Those skilled in the art are familiar, in general, with brake pressure boosters of this kind (see, e.g. DE-GM 92 02 154.9).
In known brake pressure boosters making use of vacuum, the low pressure chamber normally is evacuated to a value of e.g. 0.2 bar, while pressures between 0.2 and 1 bar are adjusted in the high pressure chamber, depending upon the boosting effect desired. The boost obtainable when using a conventional brake pressure booster of this kind thus corresponds to a pressure difference of approximately 0.8 bar.
Often not only a vacuum source is available in motor vehicles. Likewise to be made available in simple manner is a source of air having a pressure which is higher than that of the external atmosphere (hereinafter referred briefly as "atmospheric pressure").

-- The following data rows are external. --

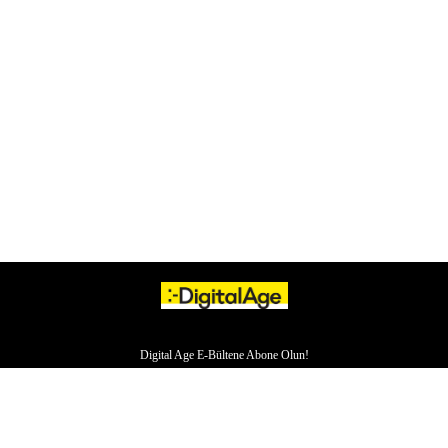
Digital Age E-Bültene Abone Olun!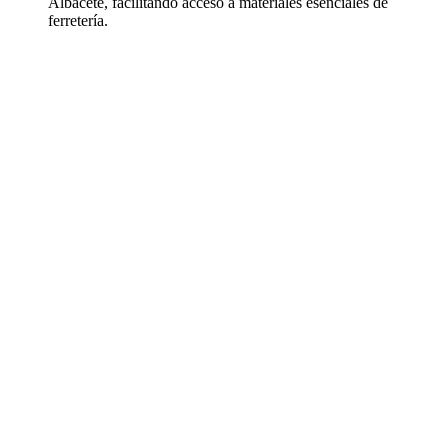
Albacete, facilitando acceso a materiales esenciales de
ferretería.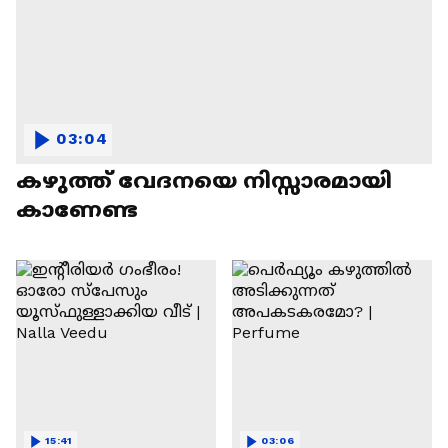
03:04
കഴുത്ത് വേദനയെ നിസ്സാരമായി
കാണേണ്ട
15:41
03:06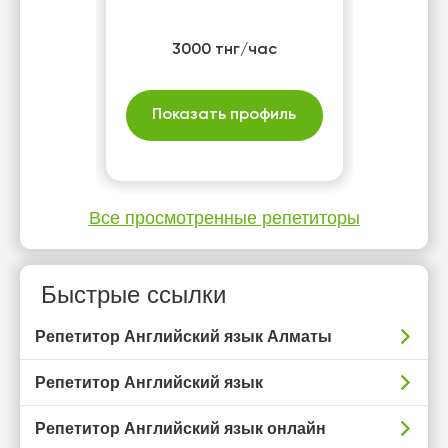
3000 тнг/час
Показать профиль
Все просмотренные репетиторы
Быстрые ссылки
Репетитор Английский язык Алматы
Репетитор Английский язык
Репетитор Английский язык онлайн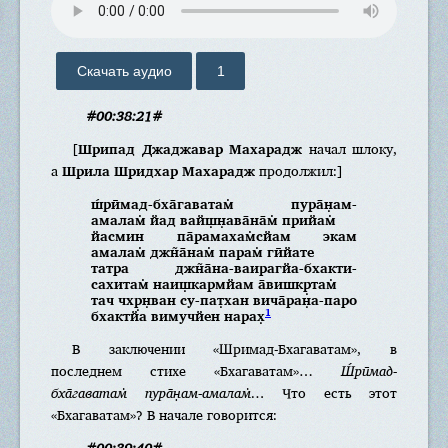
Скачать аудио
1
#00:38:21#
[
Шрипад Джаджавар Махарадж
начал шлоку,
а
Шрила Шридхар Махарадж
продолжил:]
ш́рӣмад-бха̄гаватам̇ пура̄н̣ам-
амалам̇ йад вайш̣н̣ава̄на̄м̇ прийам̇
йасмин па̄рамахам̇сйам экам
амалам̇ джн̃а̄нам̇ парам̇ гӣйате
татра джн̃а̄на-ваирагйа-бхакти-
сахитам̇ наиш̣кармйам а̄вишкр̣там̇
тач чхр̣н̣ван су-пат̣хан вича̄ран̣а-паро
1
бхактйа вимучйен нарах̣
В заключении «Шримад-Бхагаватам», в
последнем стихе «Бхагаватам»…
Ш́рӣмад-
бха̄гаватам̇ пура̄н̣ам-амалам̇…
Что есть этот
«Бхагаватам»? В начале говорится:
#00:39:40#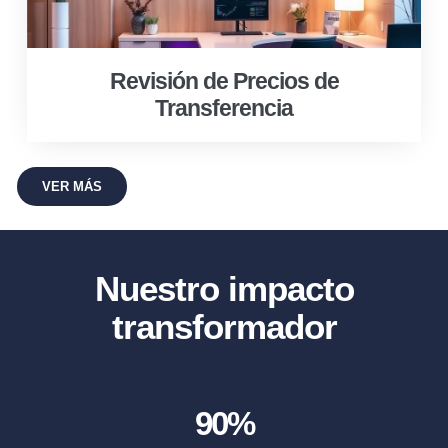
Revisión de Precios de
Transferencia
VER MÁS
Nuestro impacto
transformador
90
%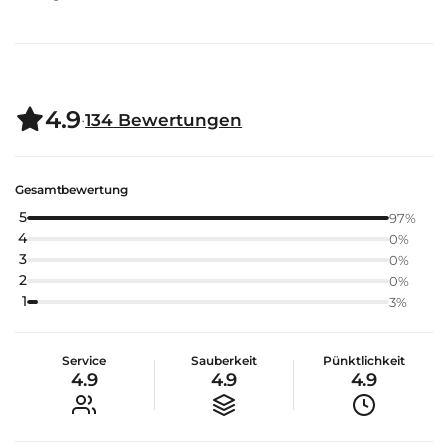
4.9
·
134
Bewertungen
Gesamtbewertung
5
97
%
4
0
%
3
0
%
2
0
%
1
3
%
Service
Sauberkeit
Pünktlichkeit
4.9
4.9
4.9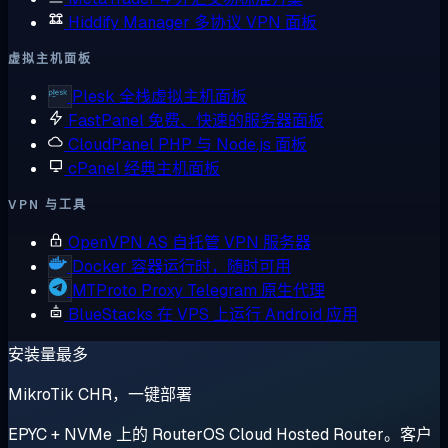
Hiddify Manager
多协议 VPN 面板
虚拟主机面板
Plesk
全栈虚拟主机面板
FastPanel
免费、快速的服务器面板
CloudPanel
PHP 与 Node.js 面板
cPanel
经典主机面板
VPN 与工具
OpenVPN AS
自托管 VPN 服务器
Docker
容器运行时，随时可用
MTProto Proxy
Telegram 原生代理
BlueStacks
在 VPS 上运行 Android 应用
安装量最多
MikroTik CHR，一键部署
EPYC + NVMe 上的 RouterOS Cloud Hosted Router。客户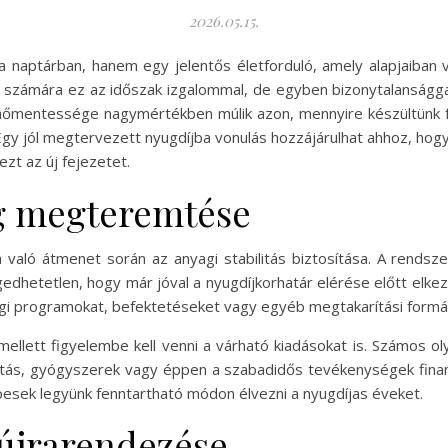
2026.05.15.
naptárban, hanem egy jelentős életforduló, amely alapjaiban v
ak számára ez az időszak izgalommal, de egyben bizonytalanságg
kenőmentessége nagymértékben múlik azon, mennyire készültünk fe
 Egy jól megtervezett nyugdíjba vonulás hozzájárulhat ahhoz, h
zt az új fejezetet.
ág megteremtése
 való átmenet során az anyagi stabilitás biztosítása. A rends
edhetetlen, hogy már jóval a nyugdíjkorhatár elérése előtt elke
ági programokat, befektetéseket vagy egyéb megtakarítási formá
ett figyelembe kell venni a várható kiadásokat is. Számos ol
átás, gyógyszerek vagy éppen a szabadidős tevékenységek finan
esek legyünk fenntartható módon élvezni a nyugdíjas éveket.
újrarendezése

A brake pressure booster including the features recited in the precharacterizing part of claim 1 is known from JP 59-134 047 A (Patents Abstracts of Japan, Section M, vol. 8, 1984, no. 262 (11-341). In that case, however, the switchover of operation of the brake pressure booster is effected under conditions at which pressure is fed into the high pressure chamber of the brake pressure booster, in which chamber the pressure is higher than atmospheric pressure, with losses occurring in respect of the pressurized air. In other words, air from the pressure source gets lost upon switchover. This loss of compressed air is unavoidable in the prior art device cited, which is known from JP 59-1343 047, because a slide valve is provided which must adopt an intermediate position upon switchover, for reasons of safety and functioning. And while in this intermediate position, the air pressure source and the inlet of the valve leading to the outside atmosphere are interconnected temporarily.
Also EP 0 368 691 A1 describes a brake pressure booster with which a pressure source is used to feed air of higher pressure than the outside atmospheric pressure into the booster. With this prior art, however, the supply of pressurized air is controlled entirely separately, i.e. irrespective of the feeding of air into the high pressure chamber of the brake pressure booster at pressures below atmospheric. This prior art furthermore is disadvantageous because the compressed air pressurizes only a limited ring section (bellows) so that the resulting brake pressure booster on the whole becomes quite large.